Needing a place to pee Bob and I wandered into a bar that looks like it was set up inside someone's living room. Outside we could still hear the hoots and hollers of the “show us your tits” crowd but I still wasn't into it and was just happy to have a place to pee. We walked back to Cafe Du Monde for more beignets and then we caught a cab and went home.


I wish I had come here on vacation, because I would be having one hell of a time. Right now all I can think about is trying to cut my losses and getting home.

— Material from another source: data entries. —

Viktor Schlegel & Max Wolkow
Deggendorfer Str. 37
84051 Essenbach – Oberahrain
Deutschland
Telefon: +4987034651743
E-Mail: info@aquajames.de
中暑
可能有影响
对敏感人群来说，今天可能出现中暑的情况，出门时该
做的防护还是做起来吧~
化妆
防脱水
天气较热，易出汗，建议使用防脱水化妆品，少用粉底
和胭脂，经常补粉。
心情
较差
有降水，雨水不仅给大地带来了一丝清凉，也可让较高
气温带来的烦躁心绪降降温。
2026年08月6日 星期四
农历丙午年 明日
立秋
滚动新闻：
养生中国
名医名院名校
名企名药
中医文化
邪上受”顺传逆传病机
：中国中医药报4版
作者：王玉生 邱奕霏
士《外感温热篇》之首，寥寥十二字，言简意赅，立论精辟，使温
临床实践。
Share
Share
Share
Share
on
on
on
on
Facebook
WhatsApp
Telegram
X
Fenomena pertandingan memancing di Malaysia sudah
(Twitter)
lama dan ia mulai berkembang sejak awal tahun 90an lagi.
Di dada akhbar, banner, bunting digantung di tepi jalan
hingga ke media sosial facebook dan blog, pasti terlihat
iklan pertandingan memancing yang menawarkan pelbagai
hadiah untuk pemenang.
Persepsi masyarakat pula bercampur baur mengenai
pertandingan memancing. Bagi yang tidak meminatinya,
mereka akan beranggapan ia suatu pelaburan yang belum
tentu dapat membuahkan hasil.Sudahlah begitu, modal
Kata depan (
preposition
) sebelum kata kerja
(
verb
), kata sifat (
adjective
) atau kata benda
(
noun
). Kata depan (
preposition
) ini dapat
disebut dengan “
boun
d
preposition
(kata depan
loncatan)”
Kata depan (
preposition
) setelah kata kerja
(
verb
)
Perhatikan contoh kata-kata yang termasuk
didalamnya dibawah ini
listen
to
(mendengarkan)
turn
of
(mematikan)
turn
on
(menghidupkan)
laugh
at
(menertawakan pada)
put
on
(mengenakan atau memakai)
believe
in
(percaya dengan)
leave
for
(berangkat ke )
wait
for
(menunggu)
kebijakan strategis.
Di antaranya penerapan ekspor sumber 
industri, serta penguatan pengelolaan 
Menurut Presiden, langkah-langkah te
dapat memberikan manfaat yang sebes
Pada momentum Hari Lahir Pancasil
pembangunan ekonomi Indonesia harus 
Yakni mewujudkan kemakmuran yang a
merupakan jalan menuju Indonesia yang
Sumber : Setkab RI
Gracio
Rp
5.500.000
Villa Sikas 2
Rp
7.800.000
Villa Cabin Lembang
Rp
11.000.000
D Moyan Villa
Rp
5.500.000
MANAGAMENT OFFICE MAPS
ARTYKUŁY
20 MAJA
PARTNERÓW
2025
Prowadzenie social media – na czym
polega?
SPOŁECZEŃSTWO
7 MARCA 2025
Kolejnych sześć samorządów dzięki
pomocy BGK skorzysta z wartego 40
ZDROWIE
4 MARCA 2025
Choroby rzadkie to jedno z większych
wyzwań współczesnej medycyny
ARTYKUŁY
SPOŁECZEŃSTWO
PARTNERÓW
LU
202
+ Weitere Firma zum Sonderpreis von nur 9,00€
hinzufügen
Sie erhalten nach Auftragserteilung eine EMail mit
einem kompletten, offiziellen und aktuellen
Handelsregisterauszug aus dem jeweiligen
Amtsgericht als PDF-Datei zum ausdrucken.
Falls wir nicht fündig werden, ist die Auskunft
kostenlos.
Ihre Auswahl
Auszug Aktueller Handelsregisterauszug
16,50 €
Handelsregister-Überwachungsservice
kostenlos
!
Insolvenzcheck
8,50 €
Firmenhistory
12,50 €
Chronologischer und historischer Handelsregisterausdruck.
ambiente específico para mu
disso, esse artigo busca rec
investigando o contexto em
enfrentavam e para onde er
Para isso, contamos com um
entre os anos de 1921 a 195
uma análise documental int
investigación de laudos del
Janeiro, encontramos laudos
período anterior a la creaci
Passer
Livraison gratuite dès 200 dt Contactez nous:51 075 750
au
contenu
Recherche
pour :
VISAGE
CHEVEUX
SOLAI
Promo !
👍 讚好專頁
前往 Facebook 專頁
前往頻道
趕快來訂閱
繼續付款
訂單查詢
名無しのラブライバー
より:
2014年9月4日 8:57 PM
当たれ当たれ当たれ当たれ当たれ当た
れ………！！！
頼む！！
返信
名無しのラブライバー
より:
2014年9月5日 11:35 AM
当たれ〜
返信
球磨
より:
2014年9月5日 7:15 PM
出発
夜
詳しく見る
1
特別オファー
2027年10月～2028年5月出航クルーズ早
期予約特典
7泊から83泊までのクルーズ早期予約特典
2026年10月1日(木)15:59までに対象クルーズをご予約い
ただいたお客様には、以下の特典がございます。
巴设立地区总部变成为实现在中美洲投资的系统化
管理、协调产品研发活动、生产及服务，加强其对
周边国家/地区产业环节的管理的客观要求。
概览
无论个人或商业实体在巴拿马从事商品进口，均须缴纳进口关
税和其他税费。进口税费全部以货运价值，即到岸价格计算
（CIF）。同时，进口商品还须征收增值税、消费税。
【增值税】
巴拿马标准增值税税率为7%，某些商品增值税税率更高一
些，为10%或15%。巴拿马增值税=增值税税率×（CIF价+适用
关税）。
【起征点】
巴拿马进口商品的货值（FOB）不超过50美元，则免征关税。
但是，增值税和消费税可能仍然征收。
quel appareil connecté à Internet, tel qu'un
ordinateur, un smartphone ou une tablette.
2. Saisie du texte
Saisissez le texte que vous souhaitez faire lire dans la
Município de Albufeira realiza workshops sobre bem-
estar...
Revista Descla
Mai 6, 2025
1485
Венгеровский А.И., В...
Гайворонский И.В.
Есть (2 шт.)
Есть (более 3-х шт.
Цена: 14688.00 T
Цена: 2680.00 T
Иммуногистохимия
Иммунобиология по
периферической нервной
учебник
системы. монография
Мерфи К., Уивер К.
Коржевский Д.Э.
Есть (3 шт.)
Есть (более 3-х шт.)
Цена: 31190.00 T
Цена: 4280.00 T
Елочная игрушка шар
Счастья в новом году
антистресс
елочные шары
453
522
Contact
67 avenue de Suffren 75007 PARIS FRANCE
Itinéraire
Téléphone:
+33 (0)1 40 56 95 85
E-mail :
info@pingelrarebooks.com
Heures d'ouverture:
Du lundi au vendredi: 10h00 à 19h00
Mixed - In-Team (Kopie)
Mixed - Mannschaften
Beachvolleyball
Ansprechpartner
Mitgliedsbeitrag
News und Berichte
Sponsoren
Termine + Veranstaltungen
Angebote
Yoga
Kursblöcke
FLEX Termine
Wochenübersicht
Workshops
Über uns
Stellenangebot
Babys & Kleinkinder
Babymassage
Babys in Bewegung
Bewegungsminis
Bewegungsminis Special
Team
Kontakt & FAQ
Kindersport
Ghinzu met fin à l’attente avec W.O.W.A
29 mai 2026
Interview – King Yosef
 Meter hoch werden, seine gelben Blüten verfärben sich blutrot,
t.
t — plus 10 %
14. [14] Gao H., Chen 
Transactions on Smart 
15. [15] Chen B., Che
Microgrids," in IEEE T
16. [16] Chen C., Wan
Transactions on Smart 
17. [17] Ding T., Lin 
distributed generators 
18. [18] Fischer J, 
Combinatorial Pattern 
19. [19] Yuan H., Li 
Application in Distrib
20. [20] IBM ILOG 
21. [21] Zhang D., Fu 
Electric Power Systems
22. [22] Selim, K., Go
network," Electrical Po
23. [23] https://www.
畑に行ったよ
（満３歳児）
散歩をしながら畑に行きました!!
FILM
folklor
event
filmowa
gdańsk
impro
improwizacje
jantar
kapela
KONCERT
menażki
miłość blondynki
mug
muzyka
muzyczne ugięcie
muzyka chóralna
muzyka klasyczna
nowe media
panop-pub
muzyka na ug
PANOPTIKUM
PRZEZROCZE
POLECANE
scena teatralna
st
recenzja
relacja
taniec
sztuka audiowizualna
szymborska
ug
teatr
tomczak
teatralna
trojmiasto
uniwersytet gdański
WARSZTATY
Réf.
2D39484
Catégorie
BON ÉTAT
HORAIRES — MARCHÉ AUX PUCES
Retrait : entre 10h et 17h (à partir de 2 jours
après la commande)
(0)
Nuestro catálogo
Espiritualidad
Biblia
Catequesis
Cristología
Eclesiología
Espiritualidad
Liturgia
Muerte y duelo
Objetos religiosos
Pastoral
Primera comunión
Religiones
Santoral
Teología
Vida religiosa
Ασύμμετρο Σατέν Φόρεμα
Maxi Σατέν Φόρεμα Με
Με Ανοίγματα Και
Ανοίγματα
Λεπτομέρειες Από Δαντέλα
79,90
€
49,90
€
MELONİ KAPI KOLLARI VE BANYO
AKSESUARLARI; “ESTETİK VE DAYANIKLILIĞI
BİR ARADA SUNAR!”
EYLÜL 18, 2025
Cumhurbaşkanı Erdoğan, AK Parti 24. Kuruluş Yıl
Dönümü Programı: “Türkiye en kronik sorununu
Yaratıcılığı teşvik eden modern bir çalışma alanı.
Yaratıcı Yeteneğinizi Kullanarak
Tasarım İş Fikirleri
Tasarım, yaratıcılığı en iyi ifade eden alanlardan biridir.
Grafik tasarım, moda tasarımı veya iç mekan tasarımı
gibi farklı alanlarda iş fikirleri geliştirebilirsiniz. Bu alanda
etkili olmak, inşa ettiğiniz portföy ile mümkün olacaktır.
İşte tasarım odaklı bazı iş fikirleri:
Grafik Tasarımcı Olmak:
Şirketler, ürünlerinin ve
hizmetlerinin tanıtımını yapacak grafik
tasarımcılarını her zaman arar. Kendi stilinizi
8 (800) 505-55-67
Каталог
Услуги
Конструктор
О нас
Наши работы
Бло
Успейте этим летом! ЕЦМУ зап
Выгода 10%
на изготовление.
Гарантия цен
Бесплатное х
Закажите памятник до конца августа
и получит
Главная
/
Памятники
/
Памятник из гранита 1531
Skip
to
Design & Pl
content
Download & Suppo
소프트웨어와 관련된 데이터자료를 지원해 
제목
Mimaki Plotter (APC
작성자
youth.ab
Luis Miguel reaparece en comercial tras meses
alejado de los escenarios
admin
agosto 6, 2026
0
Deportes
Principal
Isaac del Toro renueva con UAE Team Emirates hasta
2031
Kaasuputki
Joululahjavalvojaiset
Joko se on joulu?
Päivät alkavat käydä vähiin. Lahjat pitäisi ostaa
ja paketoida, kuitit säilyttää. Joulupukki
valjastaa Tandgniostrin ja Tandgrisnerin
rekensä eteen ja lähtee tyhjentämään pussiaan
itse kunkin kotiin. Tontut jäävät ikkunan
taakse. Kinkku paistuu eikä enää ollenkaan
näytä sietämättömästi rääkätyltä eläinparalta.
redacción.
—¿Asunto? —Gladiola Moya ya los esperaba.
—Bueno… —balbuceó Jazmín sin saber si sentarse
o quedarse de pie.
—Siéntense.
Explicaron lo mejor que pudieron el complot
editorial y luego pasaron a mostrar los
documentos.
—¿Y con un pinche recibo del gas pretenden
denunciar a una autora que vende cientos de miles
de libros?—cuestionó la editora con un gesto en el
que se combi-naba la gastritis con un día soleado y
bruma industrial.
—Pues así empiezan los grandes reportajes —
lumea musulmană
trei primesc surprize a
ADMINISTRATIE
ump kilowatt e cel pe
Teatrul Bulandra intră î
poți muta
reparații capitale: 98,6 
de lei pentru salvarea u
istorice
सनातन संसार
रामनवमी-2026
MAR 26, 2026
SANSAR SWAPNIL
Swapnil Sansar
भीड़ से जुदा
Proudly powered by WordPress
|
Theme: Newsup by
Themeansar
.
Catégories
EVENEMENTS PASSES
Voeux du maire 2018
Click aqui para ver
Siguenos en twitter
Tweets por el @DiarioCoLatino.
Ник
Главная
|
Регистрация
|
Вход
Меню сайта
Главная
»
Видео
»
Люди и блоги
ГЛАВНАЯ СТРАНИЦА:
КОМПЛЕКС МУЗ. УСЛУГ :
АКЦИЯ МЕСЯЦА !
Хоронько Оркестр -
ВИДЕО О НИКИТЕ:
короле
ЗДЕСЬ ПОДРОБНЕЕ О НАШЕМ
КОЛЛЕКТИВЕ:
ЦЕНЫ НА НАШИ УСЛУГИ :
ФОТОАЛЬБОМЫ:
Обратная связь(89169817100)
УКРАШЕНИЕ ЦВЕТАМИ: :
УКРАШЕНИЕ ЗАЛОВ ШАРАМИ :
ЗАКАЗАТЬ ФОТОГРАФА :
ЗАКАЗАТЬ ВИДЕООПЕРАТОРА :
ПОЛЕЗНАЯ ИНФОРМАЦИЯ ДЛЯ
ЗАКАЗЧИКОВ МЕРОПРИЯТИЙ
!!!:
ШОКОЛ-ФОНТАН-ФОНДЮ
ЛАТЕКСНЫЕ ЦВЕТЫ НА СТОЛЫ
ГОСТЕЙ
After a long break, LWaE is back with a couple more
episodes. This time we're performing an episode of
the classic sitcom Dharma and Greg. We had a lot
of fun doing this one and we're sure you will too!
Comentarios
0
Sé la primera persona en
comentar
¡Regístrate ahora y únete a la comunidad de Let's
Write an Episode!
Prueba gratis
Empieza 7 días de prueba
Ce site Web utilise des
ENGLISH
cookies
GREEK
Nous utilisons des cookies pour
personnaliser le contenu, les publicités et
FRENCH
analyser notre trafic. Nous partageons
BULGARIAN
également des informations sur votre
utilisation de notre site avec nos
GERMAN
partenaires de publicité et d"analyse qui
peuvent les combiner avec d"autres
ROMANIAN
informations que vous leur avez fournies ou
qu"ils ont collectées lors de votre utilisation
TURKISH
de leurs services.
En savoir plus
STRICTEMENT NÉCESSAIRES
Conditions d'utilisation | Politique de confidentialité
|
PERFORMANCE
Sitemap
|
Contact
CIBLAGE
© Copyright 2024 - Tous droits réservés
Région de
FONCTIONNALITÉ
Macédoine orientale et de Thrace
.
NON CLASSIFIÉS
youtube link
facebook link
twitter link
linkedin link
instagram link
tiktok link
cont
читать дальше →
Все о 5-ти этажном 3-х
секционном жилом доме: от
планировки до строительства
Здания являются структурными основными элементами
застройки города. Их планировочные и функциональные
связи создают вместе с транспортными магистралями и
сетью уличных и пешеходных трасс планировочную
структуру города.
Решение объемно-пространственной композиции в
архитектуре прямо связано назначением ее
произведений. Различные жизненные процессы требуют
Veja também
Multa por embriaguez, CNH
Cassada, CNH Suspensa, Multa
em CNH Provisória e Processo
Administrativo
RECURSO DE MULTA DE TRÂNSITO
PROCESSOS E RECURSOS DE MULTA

It occurred to me that the rental car we got has been basically sitting in the garage unused because we've taken cabs everywhere. I've spent money stupidly before, but that was knowing that it was going to be stupid going in. I keep coming back to the fact that, if this convention hadn't happened I probably would never have come to New Orleans, but if I can't enjoy myself, what's the point of coming.

I found myself looking for the Queen of Actor (or whatever) again, but she was nowhere to be found. I wanted to hold her accountable for her bogus fortune, but I guess even that little bit of retribution wasn't in the cards. When we got back to the hotel, both Travis and Bob heard chicken death-screams, vindicating me from the day before when both of them said I was nuts. I should have known there was something weird going on when I saw that the hotel gift shop sold Voodoo for Beginners kits. Maybe that's what went wrong with the Big Easy Con, bad hotel mojo.


This may not be the last comic convention ever held in New Orleans, but its probably the last one we're coming to.